2001, Max Payne avenges his family, putting is in awe.
2003, Command And Conquer Generals puts you in the middle of a vicious struggle.
2007 : The long-awaited STALKER:SOC comes out and stuns people worldwide.

In ten short games, from isometric to brutal miles wide enviroments, gaming has leaped forward by lightyears. Technology on all fronts is similar - back in 1994, you were lucky to have a huge, ugly, stupid cellphone that cost a lot and was...seriously like a f*ckin brick.
Now?Now you have the sleek, sexy, designer models which can use the net just about anywhere.

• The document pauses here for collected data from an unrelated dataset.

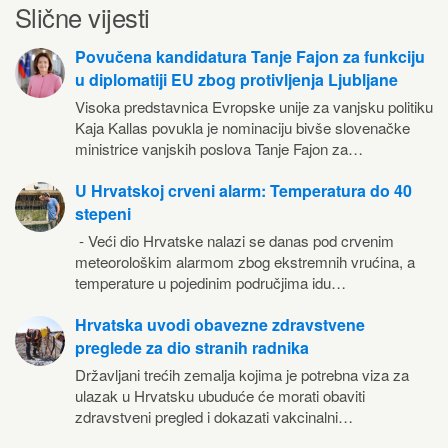
Slične vijesti
Povučena kandidatura Tanje Fajon za funkciju
u diplomatiji EU zbog protivljenja Ljubljane
Visoka predstavnica Evropske unije za vanjsku politiku
Kaja Kallas povukla je nominaciju bivše slovenačke
ministrice vanjskih poslova Tanje Fajon za…
U Hrvatskoj crveni alarm: Temperatura do 40
stepeni
- Veći dio Hrvatske nalazi se danas pod crvenim
meteorološkim alarmom zbog ekstremnih vrućina, a
temperature u pojedinim područjima idu…
Hrvatska uvodi obavezne zdravstvene
preglede za dio stranih radnika
Državljani trećih zemalja kojima je potrebna viza za
ulazak u Hrvatsku ubuduće će morati obaviti
zdravstveni pregled i dokazati vakcinalni…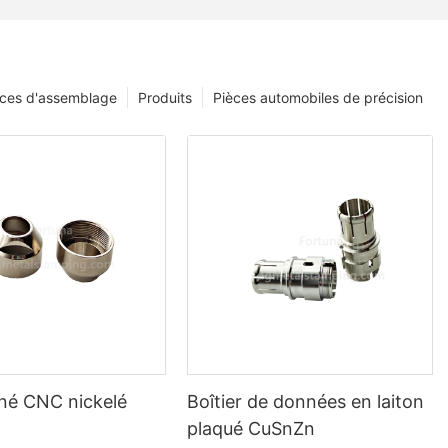
èces d'assemblage
Produits
Pièces automobiles de précision
iné CNC nickelé
Boîtier de données en laiton
plaqué CuSnZn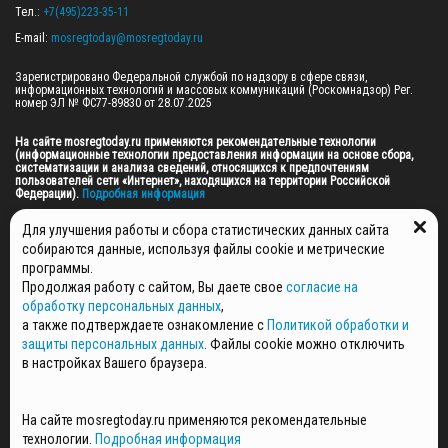
Тел.: 
+7(495)223-35-11
E-mail: 
mosregtoday@mosregtoday.ru
Зарегистрировано Федеральной службой по надзору в сфере связи, 
информационных технологий и массовых коммуникаций (Роскомнадзор) Рег. 
номер ЭЛ № ФС77-89830 от 28.07.2025

На сайте mosregtoday.ru применяются рекомендательные технологии 
(информационные технологии предоставления информации на основе сбора, 
систематизации и анализа сведений, относящихся к предпочтениям 
пользователей сети «Интернет», находящихся на территории Российской 
Федерации).
 Подробная информация
© 2026 ПРАВА НА ВСЕ МАТЕРИАЛЫ САЙТА ПРИНАДЛЕЖАТ ГАУ МО "ЦИФРОВЫЕ 
Для улучшения работы и сбора статистических данных сайта
МЕДИА" (ОГРН: 1255000059467).
собираются данные, используя файлы cookie и метрические
программы.
Продолжая работу с сайтом, Вы даете свое
согласие на
ПОЛИТИКА ОБРАБОТКИ И ЗАЩИТЫ ПЕРСОНАЛЬНЫХ ДАННЫХ
обработку персональных данных
,
НОВОСТИ
а также подтверждаете ознакомление с
Политикой обработки и
ГАЗЕТЫ
защиты персональных данных
. Файлы cookie можно отключить
РЕКЛАМОДАТЕЛЯМ
в настройках Вашего браузера.
КОНТАКТНАЯ ИНФОРМАЦИЯ
О РЕДАКЦИИ
На сайте mosregtoday.ru применяются рекомендательные
СПЕЦПРОЕКТЫ
технологии.
Подробная информация
СТАТЬИ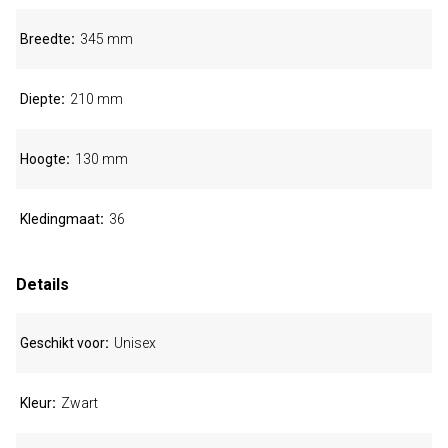
Breedte
345 mm
Diepte
210 mm
Hoogte
130 mm
Kledingmaat
36
Details
Geschikt voor
Unisex
Kleur
Zwart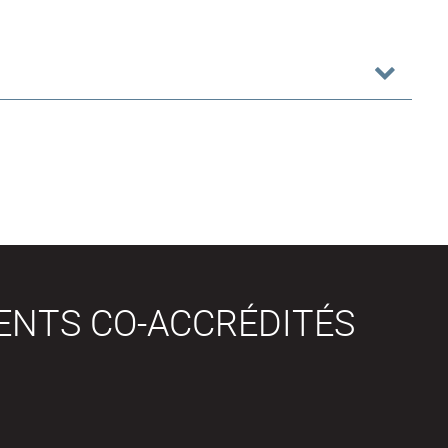
ENTS CO-ACCRÉDITÉS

Send pictures, messages, listen to music, watch videos..all in just about ten years.

Doesn't it often make you wonder where technology is heading?
Express yourself here!
Where do you think evolution on this end is going to lead us by the year 2020?

My version :

By 2020, we will have the option to atleast test in neurocomputers, so that certain information, such as recipes, are directly fed into our mind. Simple schooling will become far easier as well - though I can't say how.
By 2020, the gaming rigs of today will be non-existant. Touchscreens will be all the rage, and perhaps thought-controlled processes. Such as, you look at the PC and simply think of it turning on to turn it on.

Games like STALKER will be laughed at by then - the minimal of minimals will be the space and graphics it created.

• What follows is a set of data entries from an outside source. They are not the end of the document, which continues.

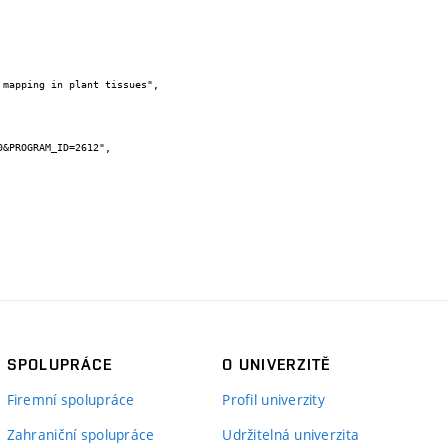
&PROGRAM_ID=2612",

SPOLUPRÁCE
O UNIVERZITĚ
Firemní spolupráce
Profil univerzity
Zahraniční spolupráce
Udržitelná univerzita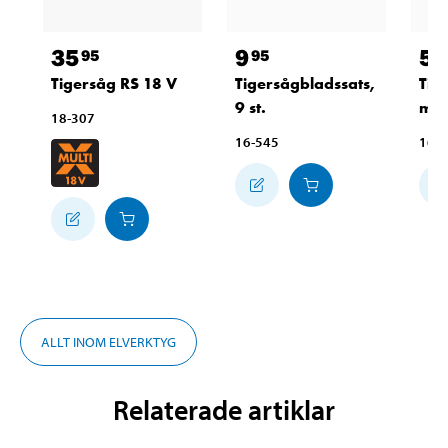
35
9
5
95
95
9
Tigersåg RS 18 V
Tigersågbladssats,
Tig
9 st.
mm,
18-307
16-545
16-
ALLT INOM ELVERKTYG
Relaterade artiklar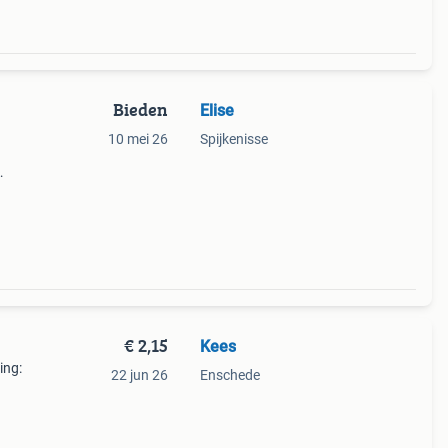
Bieden
Elise
10 mei 26
Spijkenisse
ieve
€ 2,15
Kees
ing:
22 jun 26
Enschede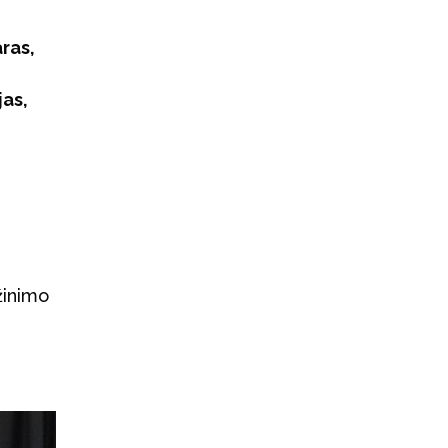
ras,
jas,
žinimo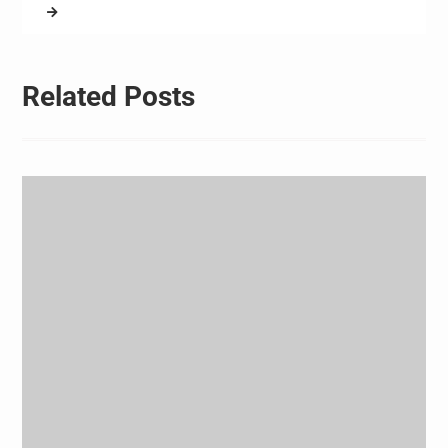
트를 알아본다. □ 인천 : 상
주 (24일 금요일 20:00 인천
축구전용경기장, SPOTV+)…
Related Posts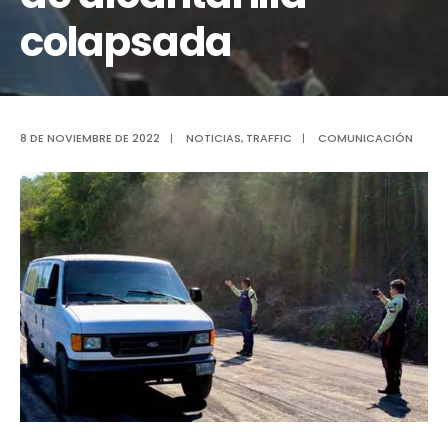
colapsada
8 DE NOVIEMBRE DE 2022
|
NOTICIAS
,
TRAFFIC
|
COMUNICACIÓN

On other ends, I cannot imagine the future, since many people shape it and might or might not cut off chances - as well as build new ones.
Still, I beleive we are heading towards something wonderful.


----------



## amtrack88 (Mar 31, 2007)

I think Moore's Law should still be in effect as far as processing speeds. Eventually we will hit a plateau with semiconductors. I think perhaps by 2020 Intel or AMD will develop optical or laser technology in processors, computer processors running at the speed of light, now that sounds awesome. I also see hologram images becoming a reality. Currently mid air projected images are in it's baby stages, but I see a future in it.

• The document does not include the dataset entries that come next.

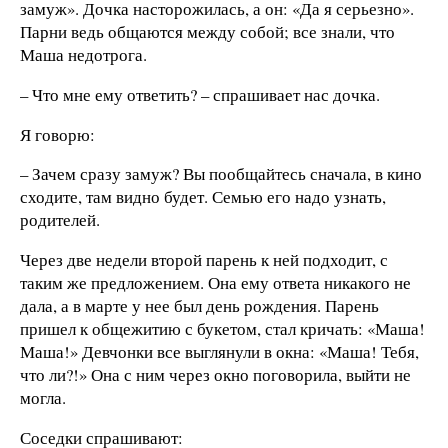
замуж». Дочка насторожилась, а он: «Да я серьезно».
Парни ведь общаются между собой; все знали, что
Маша недотрога.
– Что мне ему ответить? – спрашивает нас дочка.
Я говорю:
– Зачем сразу замуж? Вы пообщайтесь сначала, в кино
сходите, там видно будет. Семью его надо узнать,
родителей.
Через две недели второй парень к ней подходит, с
таким же предложением. Она ему ответа никакого не
дала, а в марте у нее был день рождения. Парень
пришел к общежитию с букетом, стал кричать: «Маша!
Маша!» Девчонки все выглянули в окна: «Маша! Тебя,
что ли?!» Она с ним через окно поговорила, выйти не
могла.
Соседки спрашивают: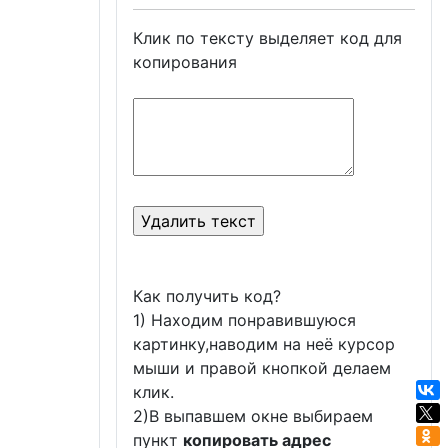
Клик по тексту выделяет код для
копирования
Как получить код?
1) Находим понравившуюся
картинку,наводим на неё курсор
мыши и правой кнопкой делаем
клик.
2)В выпавшем окне выбираем
пункт
копировать адрес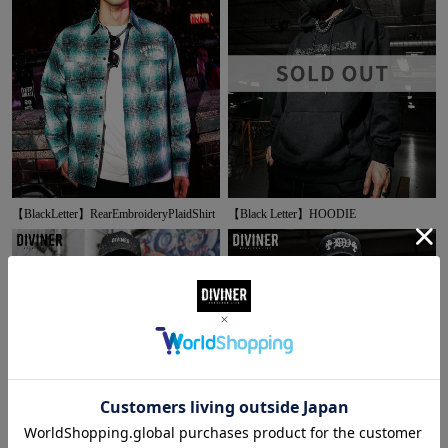
【BlackLetter】RearEmbroideryPlaidShirt
【Black Letter】HOODIE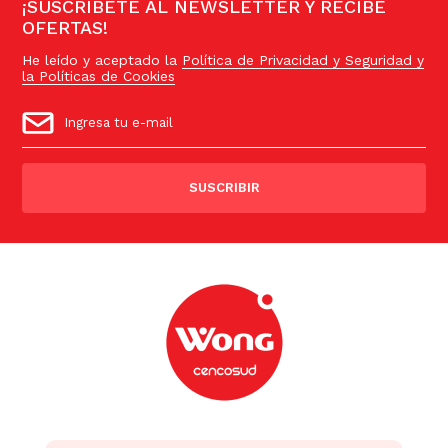
¡SUSCRÍBETE AL NEWSLETTER Y RECIBE
OFERTAS!
He leído y aceptado la
Política de Privacidad y Seguridad y
la Políticas de Cookies
SUSCRIBIR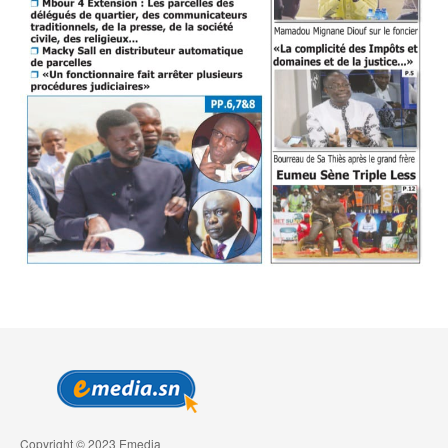
Copyright © 2023 Emedia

The days of standard network TV programming will be coming to a close. Instead technology and programming more geared towards the preferences of the viewer/user will be the standard

On the side note, neurotransmitters and computers just don't sound appealing to me. I dunno, but it just feels like something that can quickly be turned against us. The government or companies utilizing it to track us or access information.


----------



## DavidN (Mar 31, 2007)

I was going to mention Moore's Law too - as we seem to be mainly concentrating on gaming technology here, I think Nintendo's Wii is the start of the direction that technology will be taking once we can't cram any more transistors onto a chip. We'll have to think about new ways to interact or present things rather than concentrating on shifting a million polys per second or having each blade of grass as an individual object.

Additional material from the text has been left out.